Data

Data Projects

Here are some projects I’ve done using data analysis with Excel and Python


Web Scraping Box Office Info-graph Script

September 30, 2024

I created a program that parses data from boxofficemojo.com using Python and various libraries (ex. Pandas, NumPy, PIL). The goal of this script is to automatically generate info-graphic images that are properly formatted and ready to post on various social media platforms.

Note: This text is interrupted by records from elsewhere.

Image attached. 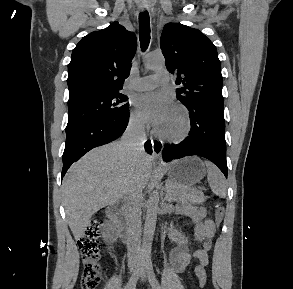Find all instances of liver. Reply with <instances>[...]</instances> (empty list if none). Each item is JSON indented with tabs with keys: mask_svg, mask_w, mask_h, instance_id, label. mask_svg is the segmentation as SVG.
<instances>
[{
	"mask_svg": "<svg viewBox=\"0 0 293 289\" xmlns=\"http://www.w3.org/2000/svg\"><path fill=\"white\" fill-rule=\"evenodd\" d=\"M152 172V158L133 153L122 140L94 148L74 163L62 183L63 203L75 240L85 235L94 213L118 202L130 184L141 189Z\"/></svg>",
	"mask_w": 293,
	"mask_h": 289,
	"instance_id": "obj_1",
	"label": "liver"
}]
</instances>
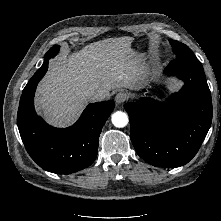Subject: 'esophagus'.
Returning a JSON list of instances; mask_svg holds the SVG:
<instances>
[{
	"mask_svg": "<svg viewBox=\"0 0 221 221\" xmlns=\"http://www.w3.org/2000/svg\"><path fill=\"white\" fill-rule=\"evenodd\" d=\"M126 99H127V94L123 92L118 93L115 97V101L117 104L123 103Z\"/></svg>",
	"mask_w": 221,
	"mask_h": 221,
	"instance_id": "1",
	"label": "esophagus"
}]
</instances>
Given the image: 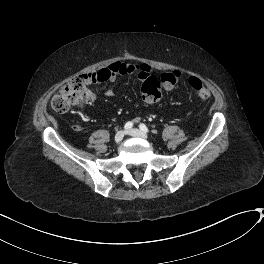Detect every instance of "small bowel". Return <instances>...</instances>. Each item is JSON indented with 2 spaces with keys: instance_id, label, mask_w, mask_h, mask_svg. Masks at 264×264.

(Sample image output with real data for week of August 30-September 5 2024)
The only thing not populated by code in this image is the source label, title, and background design. Everything else, including the date in the top left and the file name itself, is generated upon execution of the Python code
(Early test of text writing functions)

One unexpected problem was the length of movie titles. Sometimes, a title is too long and does not fit in one line. To combat this I created a rudimentary text-wrap algorithm using recursive functions that separates text based on where the last space character (” “) appears before a certain character limit per line.

(Code Snippet)
This is the function that writes the movie’s info on the picture and handles the text wrapping

This data scraping exercise was less about the final product and was more focused on familiarizing myself with web data collection for analysis. Knowing that I can easily query online tables automatically will make conducting analysis much easier. Below are samples of data frames created from this experiment. The nature of this project does not require the amount of data collected but this data and methodology of acquirement will be useful in the future for other projects.

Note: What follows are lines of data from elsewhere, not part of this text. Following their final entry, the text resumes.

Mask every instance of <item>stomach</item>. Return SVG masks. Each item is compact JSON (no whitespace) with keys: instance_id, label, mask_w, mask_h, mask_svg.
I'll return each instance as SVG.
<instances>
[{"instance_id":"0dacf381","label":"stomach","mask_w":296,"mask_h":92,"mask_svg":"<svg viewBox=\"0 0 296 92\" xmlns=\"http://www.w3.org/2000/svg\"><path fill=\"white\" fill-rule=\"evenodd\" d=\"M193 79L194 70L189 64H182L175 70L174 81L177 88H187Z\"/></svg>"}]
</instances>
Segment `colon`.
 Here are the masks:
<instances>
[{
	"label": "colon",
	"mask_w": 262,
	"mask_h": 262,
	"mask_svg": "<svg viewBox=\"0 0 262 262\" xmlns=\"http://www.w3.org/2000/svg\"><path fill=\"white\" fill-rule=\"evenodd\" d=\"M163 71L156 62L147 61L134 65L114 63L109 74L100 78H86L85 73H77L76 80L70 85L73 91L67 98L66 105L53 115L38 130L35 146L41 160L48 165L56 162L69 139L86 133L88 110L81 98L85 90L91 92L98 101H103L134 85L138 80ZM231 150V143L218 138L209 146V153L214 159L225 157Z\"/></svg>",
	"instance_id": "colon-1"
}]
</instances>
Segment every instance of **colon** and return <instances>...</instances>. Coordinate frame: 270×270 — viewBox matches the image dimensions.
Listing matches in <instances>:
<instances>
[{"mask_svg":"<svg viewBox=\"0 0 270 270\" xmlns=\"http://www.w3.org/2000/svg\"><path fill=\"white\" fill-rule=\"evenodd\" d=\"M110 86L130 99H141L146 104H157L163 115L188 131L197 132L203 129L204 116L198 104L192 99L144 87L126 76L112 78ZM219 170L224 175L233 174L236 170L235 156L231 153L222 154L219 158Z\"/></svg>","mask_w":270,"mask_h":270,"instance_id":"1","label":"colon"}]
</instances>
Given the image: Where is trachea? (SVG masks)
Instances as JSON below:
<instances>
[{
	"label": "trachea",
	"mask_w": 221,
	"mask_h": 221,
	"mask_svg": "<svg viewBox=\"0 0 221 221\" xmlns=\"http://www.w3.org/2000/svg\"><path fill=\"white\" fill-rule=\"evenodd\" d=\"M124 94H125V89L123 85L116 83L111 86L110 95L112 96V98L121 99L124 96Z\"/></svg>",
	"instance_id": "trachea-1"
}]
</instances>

More work is required for the bot and minor aesthetic tweaks will be made but this is essentially what it is.


Movie Industry 5-Year Analysis

I lead a group of fellow students in a Data Mining class final project. The goal of this project was to analyze the top 100 movies each year over a 5-year period (2015 – 2019) to find out what the most profitable movie genres are and if there were conditions that lead to it becoming more or less profitable (such as release date, number of theaters released in, and distributor). We used advanced Python functionalities and machine learning to clean up data and create visualizations and models to help illustrate our findings.